If “doing good” (probably on utilitarian terms) is the purported goal of such AI value alignment efforts, then I believe there are vastly greater vistas of “good” for humanity to ultimately consider – particularly once post-human intelligences are commonplace.

In this article, I’ll break down why value alignment is ultimately intractable, some alternatives to value alignment, and some potential approaches to “doing good” that might be much higher pursuits than value alignment.

I’ve broken this essay into the following subsections:

  • “A.I. Value Alignment” is Almost Certainly Intractable
  • The Feeble Attempts at Discerning “The Good”
  • Must We “Align” the World to Hominids?
  • The Epitome of Freedom – an A.I. Value Alignment Alternative
  • The Risks of the Epitome of Freedom
  • A.I. Value Alignment – Still Useful in the Near-Term
  • Conclusion

I’ll begin by addressing the challenges with value alignment itself:

“A.I. Value Alignment” is Almost Certainly Intractable

Much of this article is based on some reflections after reading Roman Yampolskiy’s recent ArXiv article titled: “Personal Universes” (check it out here). Roman was kind enough to reference my 2013-2014 “Epitome of Freedom” essay in that article, and after reading many of his other sources, I wanted to address the topic of “personal universes versus value alignment” in greater depth.

We’ll start with a quote from Roman’s article:

“State-of-the-art research in value alignment shows difficulties in every stage in this process, but merger of incompatible preferences is a particularly difficult challenge to overcome.

I would argue that it is un-overcome-able.
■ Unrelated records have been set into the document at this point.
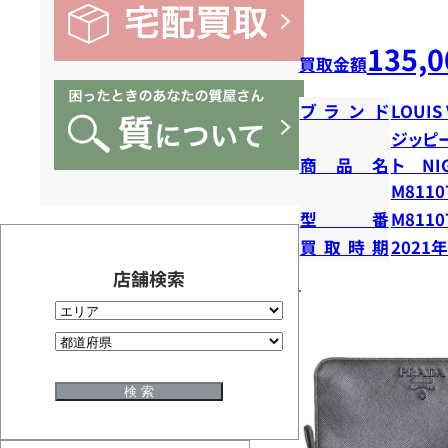
135,0
買取金額
ブランド
LOUIS
ジッピ
商品名
ト N
M8110
型番
M8110
買取時期
2021
店舗検索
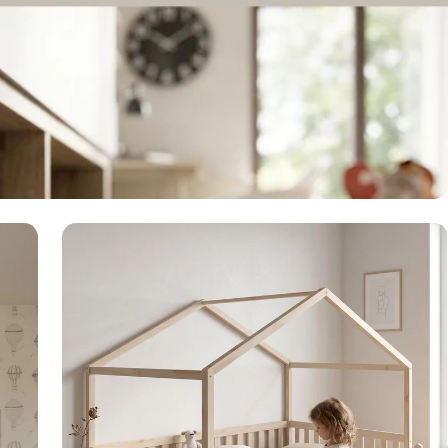
♥️מקום קטן
אנחנו מאמינים שלכ
משלהם - מקום בטוח
הם עצמם
הירשמו עכשיו וקבל
הרכישה הראשונה 
פתרונות איחסון וסדר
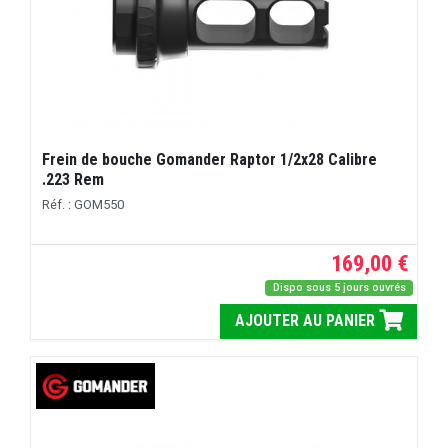
Frein de bouche Gomander Raptor 1/2x28 Calibre
.223 Rem
Réf. : GOM550
169,00 €
Dispo sous 5 jours ouvrés
AJOUTER AU PANIER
There is no way to ensure that an super-complex and constantly evolving value system will “play nice” with any other super-complex evolving value system.

If human beings are permitted to get cognitive enhancements of any kind they want (enhancing their creativity, changing their senses or emotions, expanding their abilities in any direction), it’ll certainly result in tremendous violence. The same is likely to be the case with multiple AIs.

This is all the more the case when:

  • The systems evolve and grow with time, build upon themselves
  • The desired end-goals of the systems require resources, and freedom from threats
  • The intelligence strives for greater degrees of freedom of action (I always enjoyed Wissner-Gross’ TEDx talk in highlighting this point – which I think inadvertently highlights the challenges of multiple AGI existing without massive conflict)

All of this is speculation, of course. I am making some pivotal assumptions here.

Among the most important assumptions: That natural forces of survival necessarily continue in vastly post-human states. This may not be the case, and there may be modes of co-existence or collaboration (or something else) that humanity can’t possibly think of. My guess, however, is that no matter how far into the post-human future we go, collaboration only makes sense when it makes sense, if it doesn’t, we have conflict.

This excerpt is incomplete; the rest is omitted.